コアは、8つのベータシート構造から構成されています。8つの連続的なベータシートが、整然とC型に折りたたまれるように、(1)各ベータシートの間に、特別なアミノ酸が配置されていること(3つのプロリンと、2つのグリシン、1つずつのアスパラギン酸とグルタミン酸)、(2)この部位の開始部位と終了部位に10Åの高低差があること、がわかりました。こうした構造上の特徴が、8つのベータシート構造(β1―β8)を安定化させ、β1とβ8の間に疎水結合、β2-β8の間でのポーラージッパーモチーフによるパッキングが可能となり強固な構造となることがわかりました。β4-β6で三角構造(βヘリックス)を作ること、これに寄与する決定的なグリシン残基(Gly355)の存在も明らかになり、構造の安定化に寄与していることが証明されました。
PHFとSFは、そのコア構造が同じであるにもかかわらず、最終的な微細構造に違いがある原因についても解明されました。ペアを形成するアミノ酸残基にわずかな差があることが判明したのです。PHFでは、コア構造の一部である、アミノ酸残基332-336の部位と332-335の部位で、アンチパラレルスタッキングが疎水結合により強固に形成されます。
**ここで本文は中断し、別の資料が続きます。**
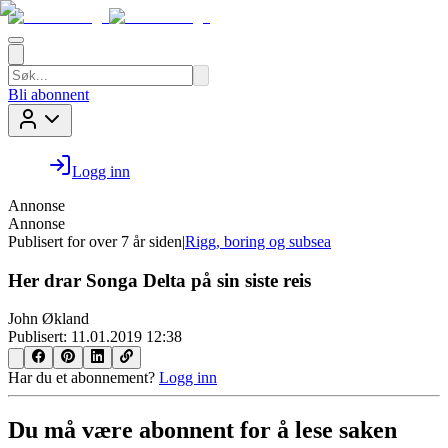
Bli abonnent
Logg inn
Annonse
Annonse
Publisert for
over 7 år siden
|
Rigg, boring og subsea
Her drar Songa Delta på sin siste reis
John Økland
Publisert:
11.01.2019 12:38
Har du et abonnement?
Logg inn
Du må være abonnent for å lese saken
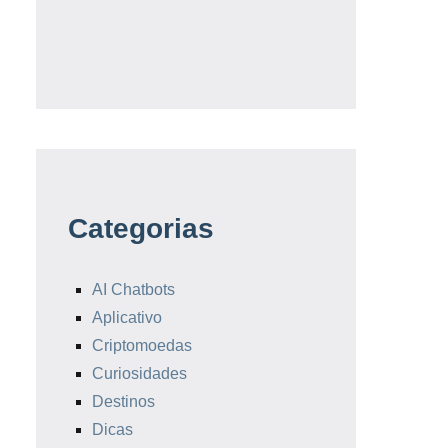
Categorias
AI Chatbots
Aplicativo
Criptomoedas
Curiosidades
Destinos
Dicas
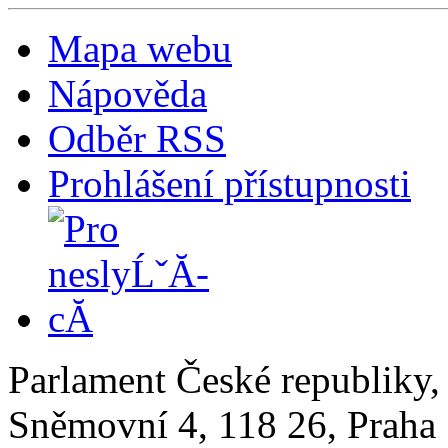
Mapa webu
Nápověda
Odběr RSS
Prohlášení přístupnosti
Parlament České republiky
Sněmovní 4, 118 26, Praha 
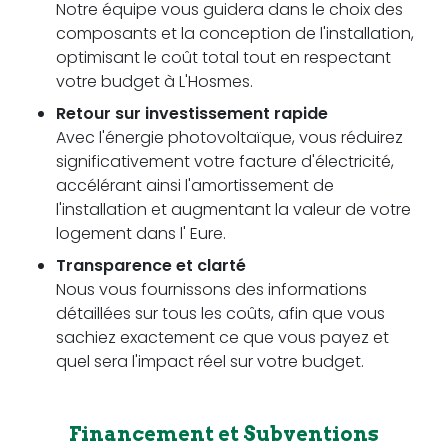
Notre équipe vous guidera dans le choix des
composants et la conception de l'installation,
optimisant le coût total tout en respectant
votre budget à L'Hosmes.
Retour sur investissement rapide
Avec l'énergie photovoltaïque, vous réduirez
significativement votre facture d'électricité,
accélérant ainsi l'amortissement de
l'installation et augmentant la valeur de votre
logement dans l' Eure.
Transparence et clarté
Nous vous fournissons des informations
détaillées sur tous les coûts, afin que vous
sachiez exactement ce que vous payez et
quel sera l'impact réel sur votre budget.
Financement et Subventions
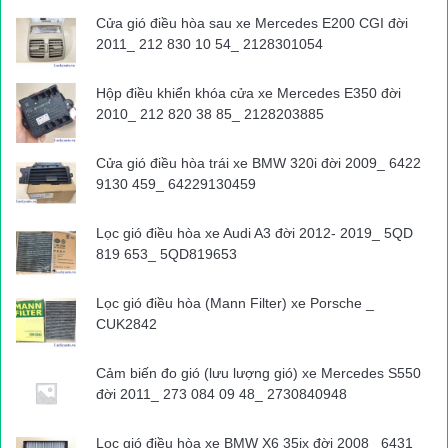
BKS 29T1-866.46
lưu thông qua vòng xuyến giao thông Cầu Đơ
Cửa gió điều hòa sau xe Mercedes E200 CGI đời
– Lê Hồng Phong thì xảy ra
va chạm với xe máy 89K1-114.40
2011_ 212 830 10 54_ 2128301054
do Cao Sơn Thực (SN 1999, ở huyện Văn Giang, tỉnh Hưng
Yên) điều khiển. Hậu quả, bà Thanh bị thương nặng, còn Cao
Hộp điều khiển khóa cửa xe Mercedes E350 đời
2010_ 212 820 38 85_ 2128203885
Sơn Thực chỉ bị xây xát nhẹ.
Cửa gió điều hòa trái xe BMW 320i đời 2009_ 6422
Hiện Công an quận Hà Đông đang thụ lý giải quyết vụ việc.
9130 459_ 64229130459
Đức Trọng
Lọc gió điều hòa xe Audi A3 đời 2012- 2019_ 5QD
Nguồn bài viết:
ATGT.VN
819 653_ 5QD819653
Lọc gió điều hòa (Mann Filter) xe Porsche _
tai nạn giao thông
Tin tức 24h
CUK2842
Cảm biến đo gió (lưu lượng gió) xe Mercedes S550
đời 2011_ 273 084 09 48_ 2730840948
Lọc gió điều hòa xe BMW X6 35ix đời 2008_ 6431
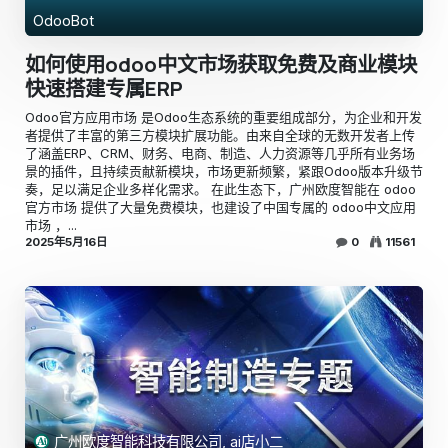
OdooBot
如何使用odoo中文市场获取免费及商业模块
快速搭建专属ERP
​Odoo官方应用市场 是Odoo生态系统的重要组成部分，为企业和开发
者提供了丰富的第三方模块扩展功能。由来自全球的无数开发者上传
了涵盖ERP、CRM、财务、电商、制造、人力资源等几乎所有业务场
景的插件，且持续贡献新模块，市场更新频繁，紧跟Odoo版本升级节
奏，足以满足企业多样化需求。 ​在此生态下，广州欧度智能在 odoo
官方市场 提供了大量免费模块，也建设了中国专属的 odoo中文应用
市场 ，...
2025年5月16日
0
11561
广州欧度智能科技有限公司, ai店小二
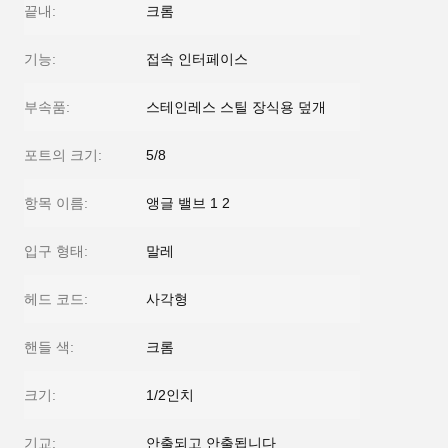
끝내:
크롬
기능:
접속 인터페이스
부속품:
스테인레스 스틸 장식용 덮개
포트의 크기:
5/8
항목 이름:
앵글 밸브 1 2
입구 형태:
말레
헤드 코드:
사각형
핸들 색:
크롬
크기:
1/2인치
기교:
안출되고 안출됩니다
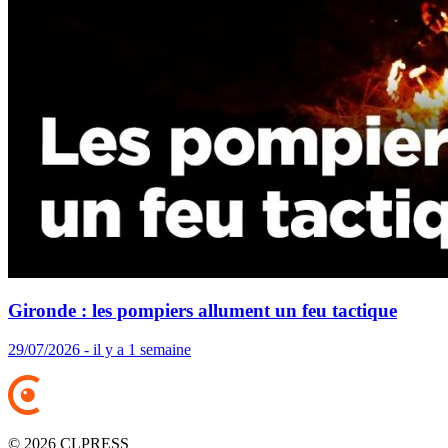
Gironde : les pompiers allument un feu tactique
29/07/2026 - il y a 1 semaine
© 2026 CLPRESS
一方、SFでは、アミノ酸残基317-324と312-321の部位が関与しパッキングされることが判明しました。加えて、317、321番目のアミノ酸残基の関与も証明され、PHFとは明瞭に部位が異なっていました。
【議論】
PHSとSFのコアを形成する、正確なアミノ酸の部位が判明したことは画期的なことです。さらに、コアが、シードとなり、マイクロフィラメントが形成されるメカニズムが解明されたことで、フィラメント形成の阻害剤の合成や、フィラメントを特異的に染めるツールの開発が格段に進むことが予想されます。
また、PHF形成の分子メカニズムが明らかとなり、SFとの違いも明瞭となりなりました。今後は、タウが関与する別の病態でのマイクロフィラメント形成の違いも明らかにされることでしょう。そして、例えば、症例の多い、ピック病にも治療薬、診断薬開発の可能性が広がったと言えるでしょう。
長らく停滞していたアルツハイマー病研究、大きな躍進を遂げたと言っても過言ではないのではないでしょうか。